The absolute honest answer to that is – a movie needs to stir something inside me. It must, at best, confound me completely at the start and maybe even after the fact, at times. I want to ensure that when I’m reviewing it I’m not merely stating facts. My reviews delve into personal territories so often and I find that they bring out something more in me when I write them and it’s really the most satiating feeling, ever.

Disconnect

Disconnect (2012) reminds me why I enjoy writing movie reviews. It’s the kind of movie that I search for all over and meanwhile, in its quest, end up watching thirty-forty mediocre movies. I don’t think I say this outright at all, (for fear of sounding imposing and thereby scaring away my tiny reader audience) but PLEASE watch this movie.

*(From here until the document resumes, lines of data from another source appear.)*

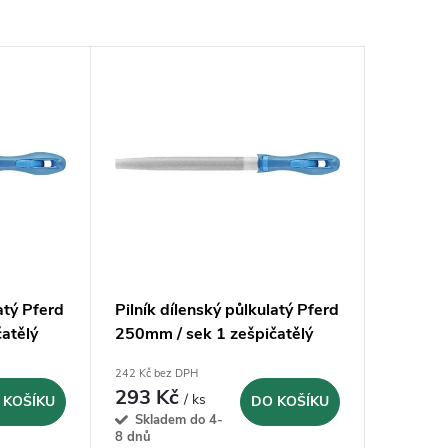
atý Pferd
Pilník dílenský půlkulatý Pferd
atělý
250mm / sek 1 zešpičatělý
(11235256)
242 Kč bez DPH
293 Kč
/ ks
 KOŠÍKU
DO KOŠÍKU
Skladem do 4-
8 dnů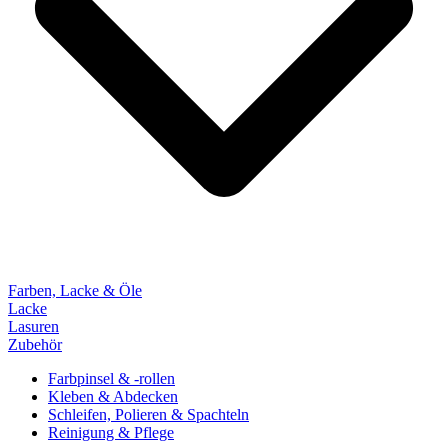
Farben, Lacke & Öle
Lacke
Lasuren
Zubehör
Farbpinsel & -rollen
Kleben & Abdecken
Schleifen, Polieren & Spachteln
Reinigung & Pflege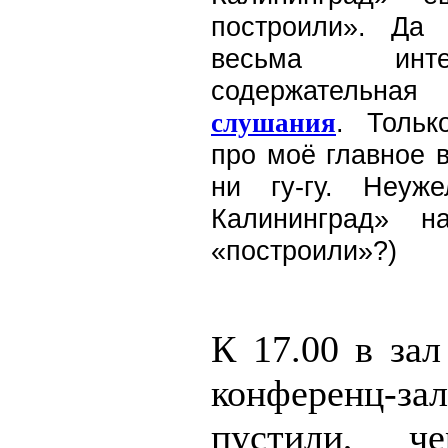
построили». Да
весьма инт
содержательная
. Тольк
слушания
про моё главное 
ни гу-гу. Неуж
Калининград» н
«построили»?)
К 17.00 в зал
конференц-з
пустили, ч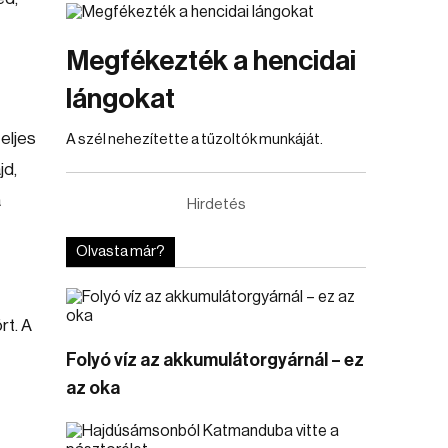
Megfékezték a hencidai
lángokat
eljes
A szél nehezítette a tűzoltók munkáját.
jd,
a
Hirdetés
Olvasta már?
rt. A
Folyó víz az akkumulátorgyárnál – ez
az oka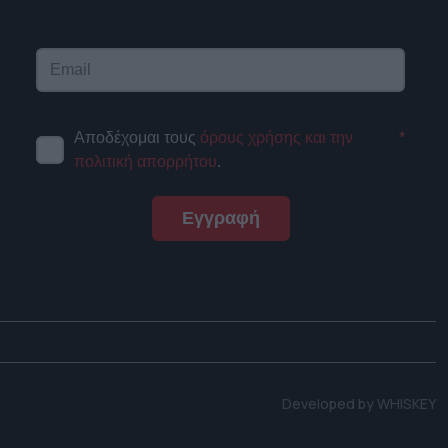
Αποδέχομαι τους
όρους χρήσης και την
*
πολιτική απορρήτου
.
Εγγραφή
Developed by
WHISKEY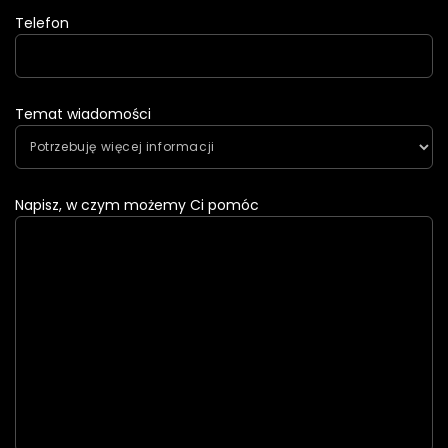
Telefon
Temat wiadomości
Napisz, w czym możemy Ci pomóc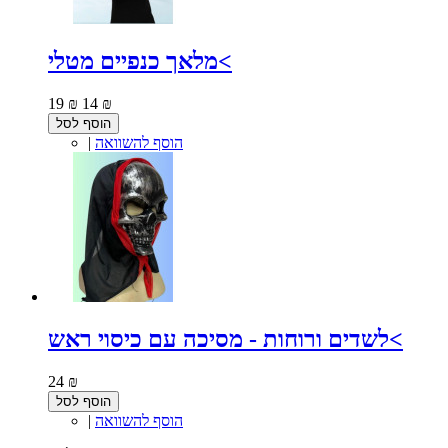
מלאך כנפיים מטלי<
19 ₪
14 ₪
הוסף לסל
הוסף להשוואה
|
לשדים ורוחות - מסיכה עם כיסוי ראש<
24 ₪
הוסף לסל
הוסף להשוואה
|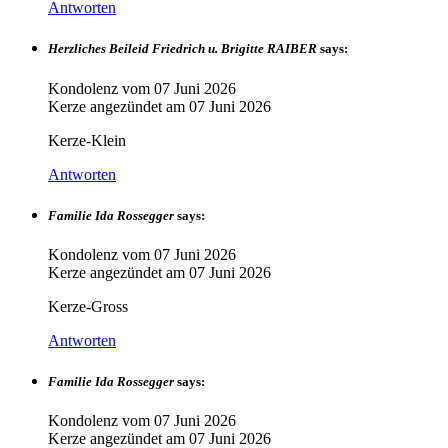
Antworten
Herzliches Beileid Friedrich u. Brigitte RAIBER
says:
Kondolenz vom
07 Juni 2026
Kerze angezündet am
07 Juni 2026
Kerze-Klein
Antworten
Familie Ida Rossegger
says:
Kondolenz vom
07 Juni 2026
Kerze angezündet am
07 Juni 2026
Kerze-Gross
Antworten
Familie Ida Rossegger
says:
Kondolenz vom
07 Juni 2026
Kerze angezündet am
07 Juni 2026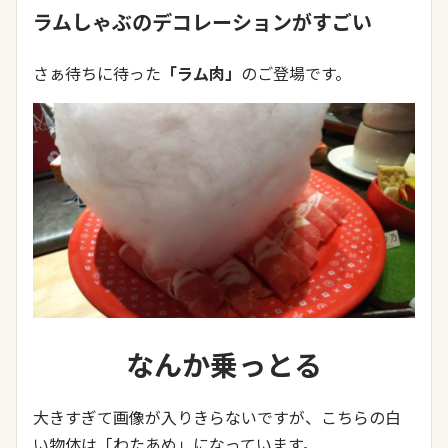
ラムしゃぶのデコレーションがすごい
さぁ待ちに待った
「ラム肉」
のご登場です。
なんか乗っとる
大きすぎて画像が入りきらないですが、こちらの白
い物体は「わたあめ」になっています。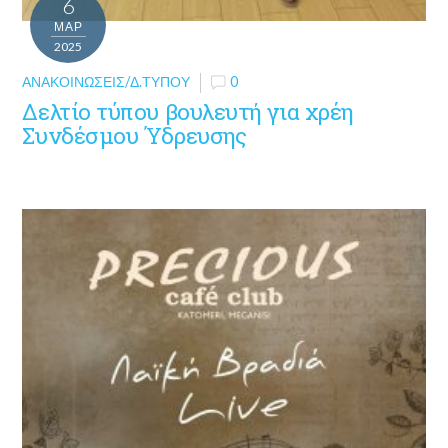
6
ΜΑΡ
2025
ΑΝΑΚΟΙΝΏΣΕΙΣ/Δ.ΤΎΠΟΥ
0
Δελτίο τύπου βουλευτή για χρέη
Συνδέσμου Ύδρευσης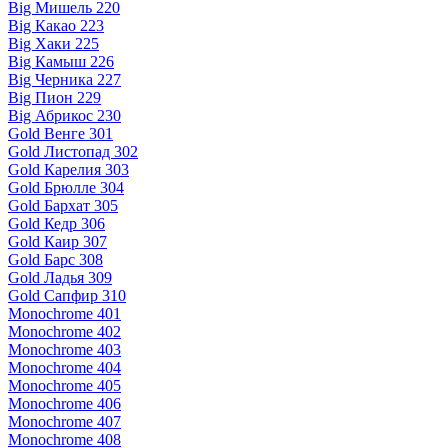
Big Мишель 220
Big Какао 223
Big Хаки 225
Big Камыш 226
Big Черника 227
Big Пион 229
Big Абрикос 230
Gold Венге 301
Gold Листопад 302
Gold Карелия 303
Gold Брюлле 304
Gold Бархат 305
Gold Кедр 306
Gold Каир 307
Gold Барс 308
Gold Ладья 309
Gold Сапфир 310
Monochrome 401
Monochrome 402
Monochrome 403
Monochrome 404
Monochrome 405
Monochrome 406
Monochrome 407
Monochrome 408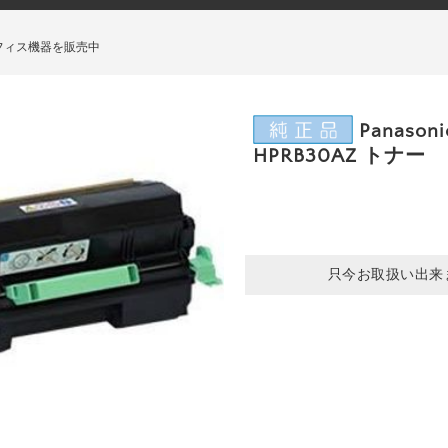
フィス機器を販売中
Panasoni
HPRB30AZ トナー
只今お取扱い出来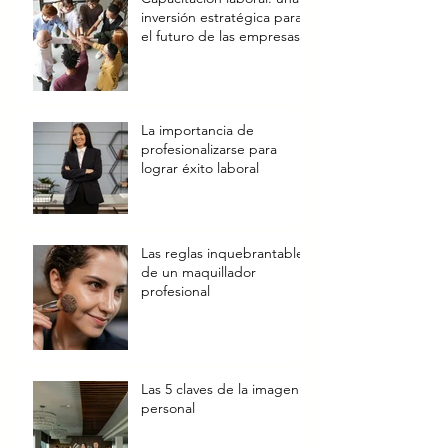
inversión estratégica para
el futuro de las empresas
La importancia de
profesionalizarse para
lograr éxito laboral
Las reglas inquebrantables
de un maquillador
profesional
Las 5 claves de la imagen
personal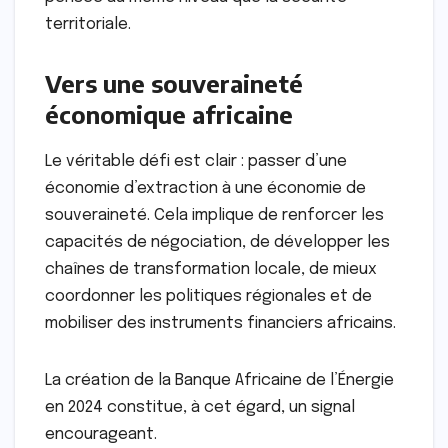
territoriale.
Vers une souveraineté
économique africaine
Le véritable défi est clair : passer d’une
économie d’extraction à une économie de
souveraineté. Cela implique de renforcer les
capacités de négociation, de développer les
chaînes de transformation locale, de mieux
coordonner les politiques régionales et de
mobiliser des instruments financiers africains.
La création de la Banque Africaine de l’Énergie
en 2024 constitue, à cet égard, un signal
encourageant.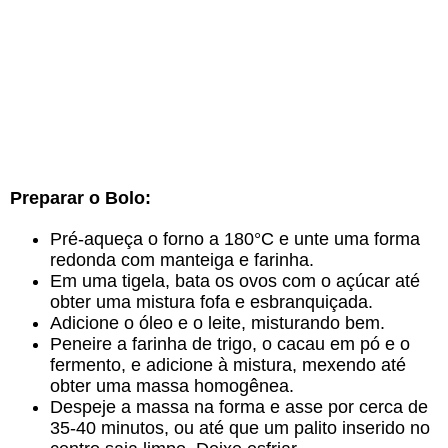
Preparar o Bolo:
Pré-aqueça o forno a 180°C e unte uma forma
redonda com manteiga e farinha.
Em uma tigela, bata os ovos com o açúcar até
obter uma mistura fofa e esbranquiçada.
Adicione o óleo e o leite, misturando bem.
Peneire a farinha de trigo, o cacau em pó e o
fermento, e adicione à mistura, mexendo até
obter uma massa homogênea.
Despeje a massa na forma e asse por cerca de
35-40 minutos, ou até que um palito inserido no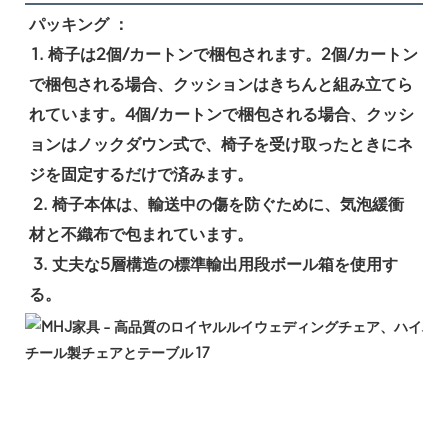
パッキング ：
1. 椅子は2個/カートンで梱包されます。2個/カートン
で梱包される場合、クッションはきちんと組み立てら
れています。4個/カートンで梱包される場合、クッシ
ョンはノックダウン式で、椅子を受け取ったときにネ
ジを固定するだけで済みます。
 2. 椅子本体は、輸送中の傷を防ぐために、気泡緩衝
材と不織布で包まれています。
 3. 丈夫な5層構造の標準輸出用段ボール箱を使用す
る。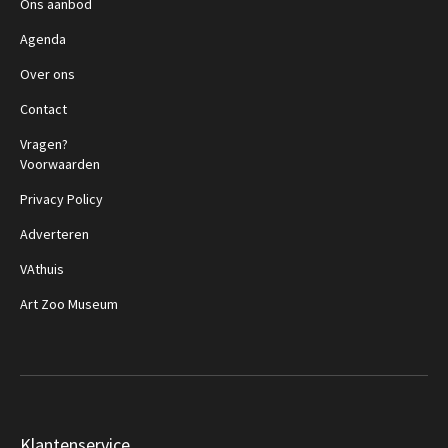
Ons aanbod
Agenda
Over ons
Contact
Vragen?
Voorwaarden
Privacy Policy
Adverteren
VAthuis
Art Zoo Museum
Klantenservice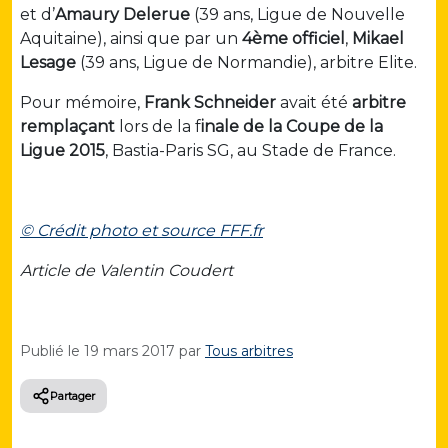
et d’
Amaury Delerue
(39 ans, Ligue de Nouvelle
Aquitaine), ainsi que par un
4ème officiel
,
Mikael
Lesage
(39 ans, Ligue de Normandie), arbitre Elite.
Pour mémoire,
Frank Schneider
avait été
arbitre
remplaçant
lors de la f
inale de la Coupe de la
Ligue 2015
, Bastia-Paris SG, au Stade de France.
© Crédit photo et source FFF.fr
Article de Valentin Coudert
Publié le
19 mars 2017
par
Tous arbitres
Partager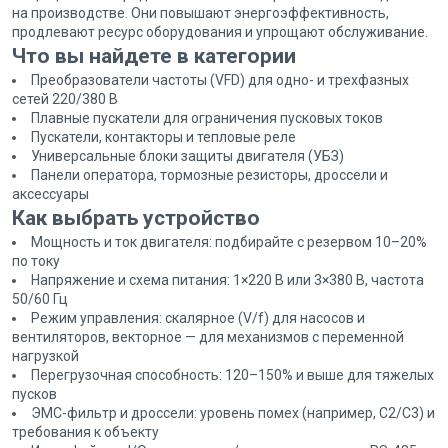
на производстве. Они повышают энергоэффективность,
продлевают ресурс оборудования и упрощают обслуживание.
Что вы найдете в категории
Преобразователи частоты (VFD) для одно- и трехфазных
сетей 220/380 В
Плавные пускатели для ограничения пусковых токов
Пускатели, контакторы и тепловые реле
Универсальные блоки защиты двигателя (УБЗ)
Панели оператора, тормозные резисторы, дроссели и
аксессуары
Как выбрать устройство
Мощность и ток двигателя: подбирайте с резервом 10–20%
по току
Напряжение и схема питания: 1×220 В или 3×380 В, частота
50/60 Гц
Режим управления: скалярное (V/f) для насосов и
вентиляторов, векторное — для механизмов с переменной
нагрузкой
Перегрузочная способность: 120–150% и выше для тяжелых
пусков
ЭМС-фильтр и дроссели: уровень помех (например, C2/C3) и
требования к объекту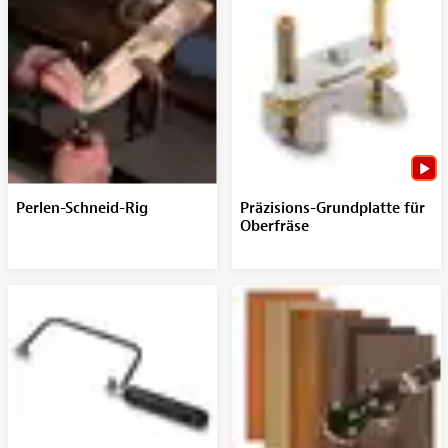
Perlen-Schneid-Rig
Präzisions-Grundplatte für
Oberfräse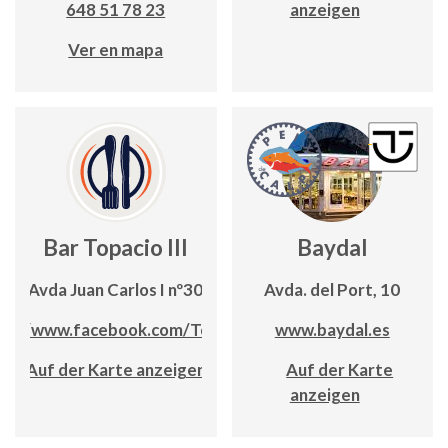
648 51 78 23
anzeigen
Ver en mapa
Bar Topacio III
Baydal
Avda Juan Carlos I nº30
Avda. del Port, 10
ps://www.facebook.com/Topacio3
www.baydal.es
Auf der Karte anzeigen
Auf der Karte
anzeigen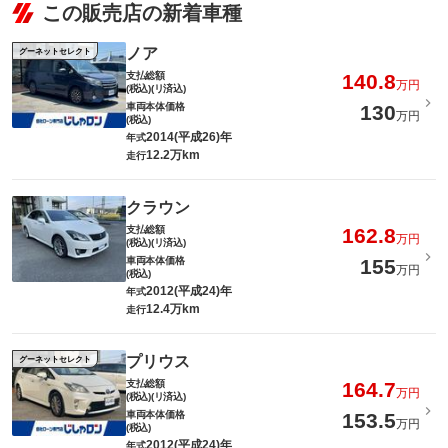
この販売店の新着車種
ノア
グーネットセレクト
支払総額
140.8
万円
(税込)(リ済込)
車両本体価格
130
万円
(税込)
2014(平成26)年
年式
12.2万km
走行
クラウン
支払総額
162.8
万円
(税込)(リ済込)
車両本体価格
155
万円
(税込)
2012(平成24)年
年式
12.4万km
走行
プリウス
グーネットセレクト
支払総額
164.7
万円
(税込)(リ済込)
車両本体価格
153.5
万円
(税込)
2012(平成24)年
年式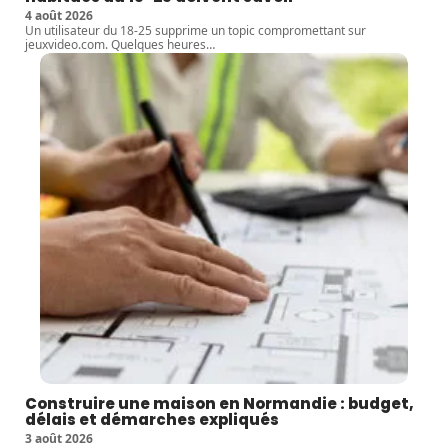
4 août 2026
Un utilisateur du 18-25 supprime un topic compromettant sur
jeuxvideo.com. Quelques heures
…
Construire une maison en Normandie : budget,
délais et démarches expliqués
3 août 2026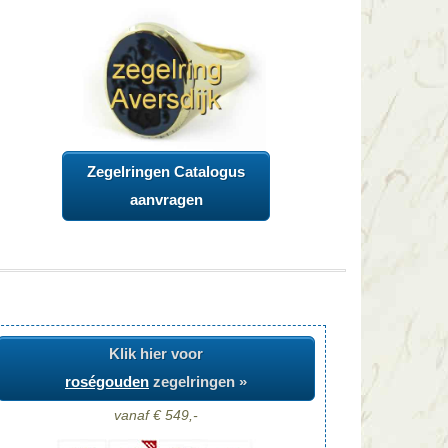
Zegelringen Catalogus
aanvragen
Klik hier voor
roségouden
zegelringen »
vanaf € 549,-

As the name suggests, Disconnect is a drama that evolves into a very riveting thriller around the various facets of technological advancements and the subsequent consequences when we cannot disconnect from it. Several parallel storylines involving an upcoming journalist, a bunch of adolescent boys, a workaholic father, another extremely dictatorial father and a couple grieving over their dead child. The stories are not interconnected in a tacky way like Valentine’s Day or any other movie that decides to rope in more than one leading story. There’s only one instance of a connection and overlap between two stories and is in no way detrimental to the independent stories.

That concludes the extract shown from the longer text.